P. P. S. Я не хочу видеть Марту, пусть даже она по-прежнему любит меня. Нельзя совмещать литературу и похоть; работа над рукописью убивает желание любить.
Напиши, сильно ли она располнела?
P. P. P. S. Тридцать долларов выслал».
65
«Дорогой Ли!
Все больше и больше начинаю постигать страшное значение слова «бессилие».
И в Древнем Риме, когда варвары приближались к Вечному городу, и во времена инквизиции, когда подозрительность была повсеместной, и в последние месяцы абсолютизма, при всеобщем разложении, накануне взрыва люди
Но можно ли сравнить эту всеобщую пассивную обреченность с тем, когда ты просыпаешься утром, говоришь любимой «здравствуй», помогаешь ей подняться с ложа, ждешь ее за столом, пьешь с нею кофе, говоришь о том, что сегодня, наверное, будет дождь, интересуешься, заметила ли она, как ярко расцвели каллы, какой сочный, нутряной у них цвет, слушаешь ее ответы, смотришь в ее глаза, ставшие громадными, невероятно живыми, реагирующими буквально на все окружающее, и понимаешь при этом, что остались ей не годы, и не месяцы, а недели, может быть, даже дни.
Как ты думаешь, а что, если я буду постоянно чем-то занимать ее? Может быть, это не даст болезни подтачивать ее здоровье ежеминутно? Что, если просить ее переписывать то, что я держу у себя в столе? Расклеивать строчки из дневников, которые я привез? Ах, боже мой, да кто я такой, чтобы надеяться на успех?! Если бы я был настоящим писателем, если бы я был высоко благороден, а не обычен и мал, если бы мои книги проникли в народ и формировали его душу, тогда Этол чувствовала бы это и дралась не столько за свою жизнь, сколько за мою надобность людям, потому что в любом человеке гражданское — как бы глубоко оно ни было запрятано — превалирует над личным, каждый человек в душе своей носит задатки нереализовавшего себя Цицерона, Клеопатры, Руссо или Баха. Только большой Литератор может формировать героические характеры, легко переносящие невзгоды, уверенные в том, что будущее, сколь бы ни был труден к нему путь, окажется прекрасным, значительно более полным и достойным, чем прошлое и настоящее.
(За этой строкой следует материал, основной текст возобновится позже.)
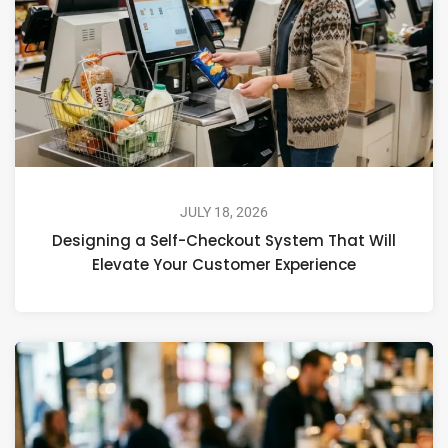
JULY 18, 2026
Designing a Self-Checkout System That Will
Elevate Your Customer Experience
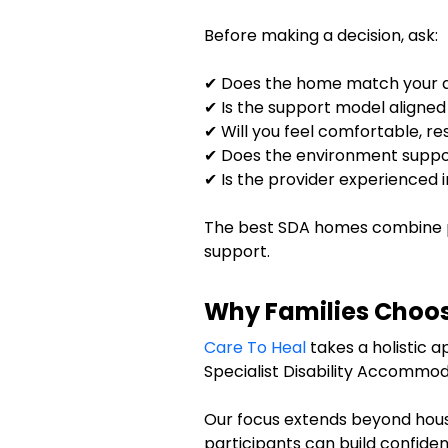
Before making a decision, ask:
✔ Does the home match your ac
✔ Is the support model aligned
✔ Will you feel comfortable, r
✔ Does the environment suppo
✔ Is the provider experienced 
The best SDA homes combine p
support.
Why Families Choos
Care To Heal
takes a holistic a
Specialist Disability Accommod
Our focus extends beyond hou
participants can build confiden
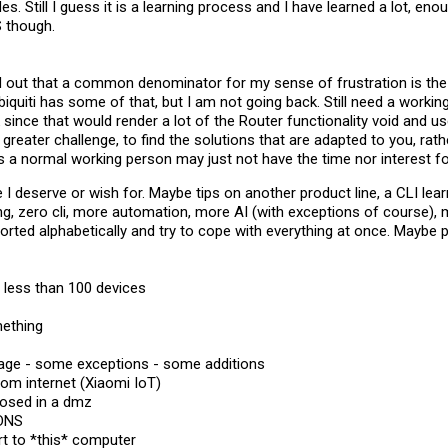
es. Still I guess it is a learning process and I have learned a lot, eno
 though.
d out that a common denominator for my sense of frustration is the
iquiti has some of that, but I am not going back. Still need a workin
 since that would render a lot of the Router functionality void and u
out greater challenge, to find the solutions that are adapted to you, ra
 a normal working person may just not have the time nor interest for
I deserve or wish for. Maybe tips on another product line, a CLI lea
ng, zero cli, more automation, more AI (with exceptions of course), 
orted alphabetically and try to cope with everything at once. Maybe
h less than 100 devices​
ething​
sage - some exceptions - some additions​
om internet (Xiaomi IoT)​
posed in a dmz​
DNS​
t to *this* computer​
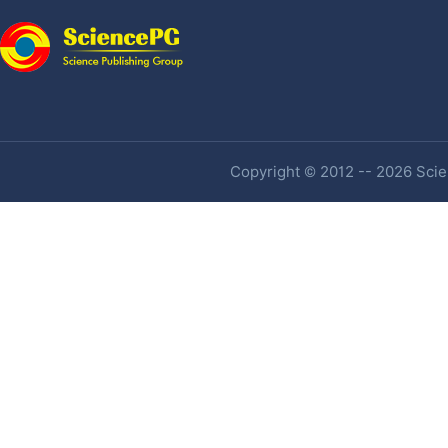
Copyright © 2012 -- 2026 Scien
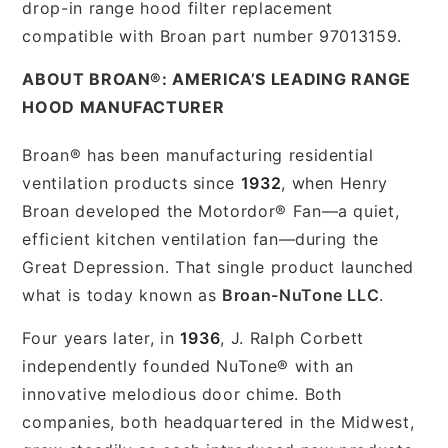
drop-in range hood filter replacement
compatible with Broan part number 97013159.
ABOUT BROAN®: AMERICA’S LEADING RANGE
HOOD MANUFACTURER
Broan® has been manufacturing residential
ventilation products since
1932
, when Henry
Broan developed the Motordor® Fan—a quiet,
efficient kitchen ventilation fan—during the
Great Depression. That single product launched
what is today known as
Broan-NuTone LLC
.
Four years later, in
1936
, J. Ralph Corbett
independently founded NuTone® with an
innovative melodious door chime. Both
companies, both headquartered in the Midwest,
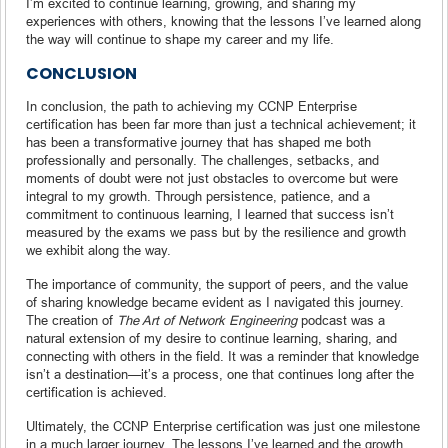
I’m excited to continue learning, growing, and sharing my
experiences with others, knowing that the lessons I’ve learned along
the way will continue to shape my career and my life.
CONCLUSION
In conclusion, the path to achieving my CCNP Enterprise
certification has been far more than just a technical achievement; it
has been a transformative journey that has shaped me both
professionally and personally. The challenges, setbacks, and
moments of doubt were not just obstacles to overcome but were
integral to my growth. Through persistence, patience, and a
commitment to continuous learning, I learned that success isn’t
measured by the exams we pass but by the resilience and growth
we exhibit along the way.
The importance of community, the support of peers, and the value
of sharing knowledge became evident as I navigated this journey.
The creation of
The Art of Network Engineering
podcast was a
natural extension of my desire to continue learning, sharing, and
connecting with others in the field. It was a reminder that knowledge
isn’t a destination—it’s a process, one that continues long after the
certification is achieved.
Ultimately, the CCNP Enterprise certification was just one milestone
in a much larger journey. The lessons I’ve learned and the growth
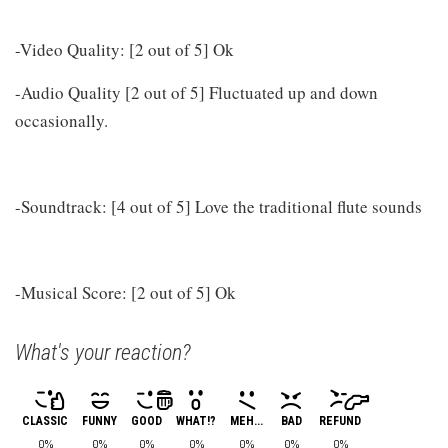
-Video Quality: [2 out of 5] Ok
-Audio Quality [2 out of 5] Fluctuated up and down
occasionally.
-Soundtrack: [4 out of 5] Love the traditional flute sounds
-Musical Score: [2 out of 5] Ok
What's your reaction?
CLASSIC
FUNNY
GOOD
WHAT!?
MEH...
BAD
REFUND
0%
0%
0%
0%
0%
0%
0%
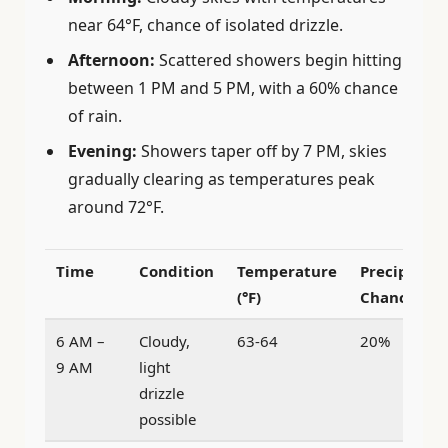
near 64°F, chance of isolated drizzle.
Afternoon:
Scattered showers begin hitting
between 1 PM and 5 PM, with a 60% chance
of rain.
Evening:
Showers taper off by 7 PM, skies
gradually clearing as temperatures peak
around 72°F.
Time
Condition
Temperature
Precipitati
(°F)
Chance
6 AM –
Cloudy,
63-64
20%
9 AM
light
drizzle
possible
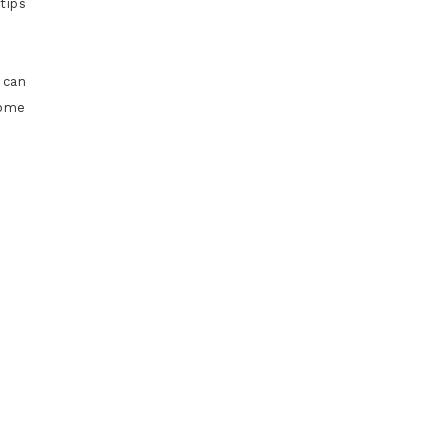
tips
 can
some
Между прочим, Наполеон, которому нужны были герои-солдаты, заметил, что если бы Корнель, автор героических характеров, которым многие в ту пору подражали (а не просто пролистывали его творения на сон грядущий или же успокоенно откладывали — если речь шла о папской цензуре — «ничего опасного не замечечено, можно печатать»), был бы жив, он бы дал ему титул герцога.
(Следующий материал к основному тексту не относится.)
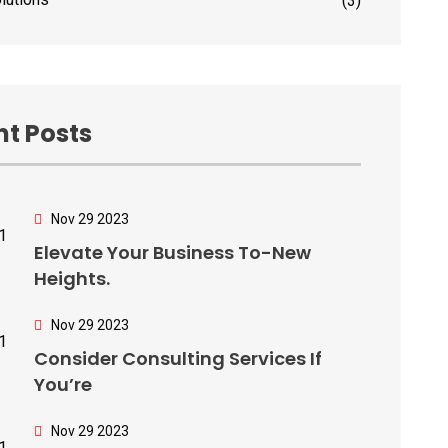
(3)
t Posts
Nov 29 2023
Elevate Your Business To-New
Heights.
Nov 29 2023
Consider Consulting Services If
You’re
Nov 29 2023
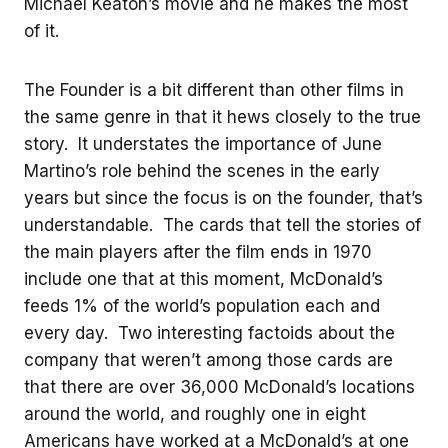
Michael Keaton’s movie and he makes the most
of it.
The Founder is a bit different than other films in
the same genre in that it hews closely to the true
story. It understates the importance of June
Martino’s role behind the scenes in the early
years but since the focus is on the founder, that’s
understandable. The cards that tell the stories of
the main players after the film ends in 1970
include one that at this moment, McDonald’s
feeds 1% of the world’s population each and
every day. Two interesting factoids about the
company that weren’t among those cards are
that there are over 36,000 McDonald’s locations
around the world, and roughly one in eight
Americans have worked at a McDonald’s at one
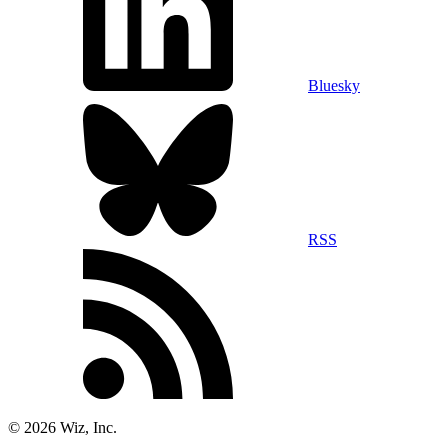
Bluesky
RSS
©
2026
Wiz, Inc.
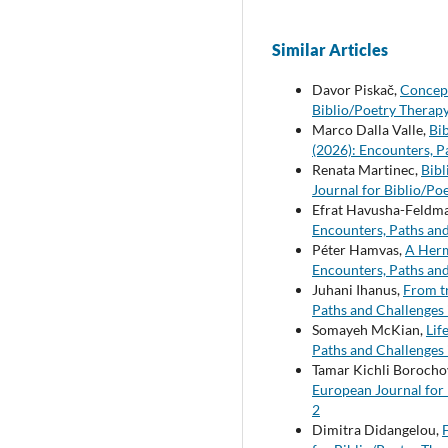
Similar Articles
Davor Piskač,
Concept
Biblio/Poetry Therapy
Marco Dalla Valle,
Bi
(2026): Encounters, P
Renata Martinec,
Bibl
Journal for Biblio/Po
Efrat Havusha-Feldm
Encounters, Paths and
Péter Hamvas,
A Herm
Encounters, Paths and
Juhani Ihanus,
From t
Paths and Challenges 
Somayeh McKian,
Lif
Paths and Challenges 
Tamar Kichli Borocho
European Journal for 
2
Dimitra Didangelou,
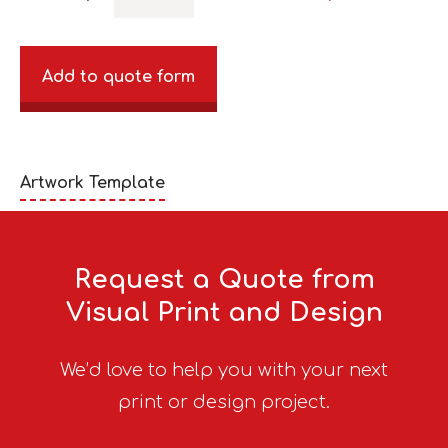
Add to quote form
Artwork Template
Request a Quote from
Visual Print and Design
We’d love to help you with your next
print or design project.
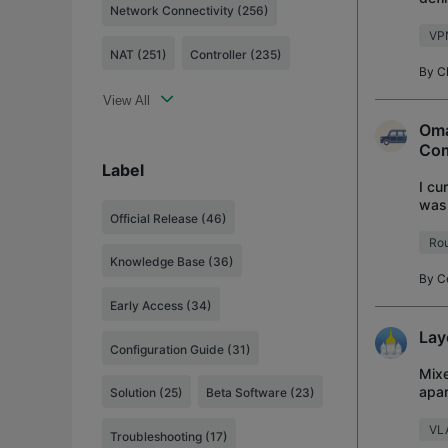
Network Connectivity (256)
stan
VP
NAT (251)
Controller (235)
By
C
View All
Oma
Co
Label
I cu
was 
Official Release
(46)
been
Rou
Knowledge Base
(36)
By
C
Early Access
(34)
Lay
Configuration Guide
(31)
Mixe
apar
Solution
(25)
Beta Software
(23)
foll
VL
Troubleshooting
(17)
Увы, я не Корнель, хотя я хочу писать такие характеры, которым не зазорно следовать. Впрочем, даже если бы я стал Корнелем, герцогское звание мне бы не присвоили из-за подсудности, которая, увы, на всю жизнь. Продажные политики, сидящие в Капитолии — до тех пор пока их самих не выгнали, как торговцев из храма, — внимательно следят за «чистотою» граждан, в первую очередь формальной, отмеченной справкой, документом, архивом, но отнюдь не за чистотою духовной, истинной, проверяемой не бумажной выпиской, но реальным делом.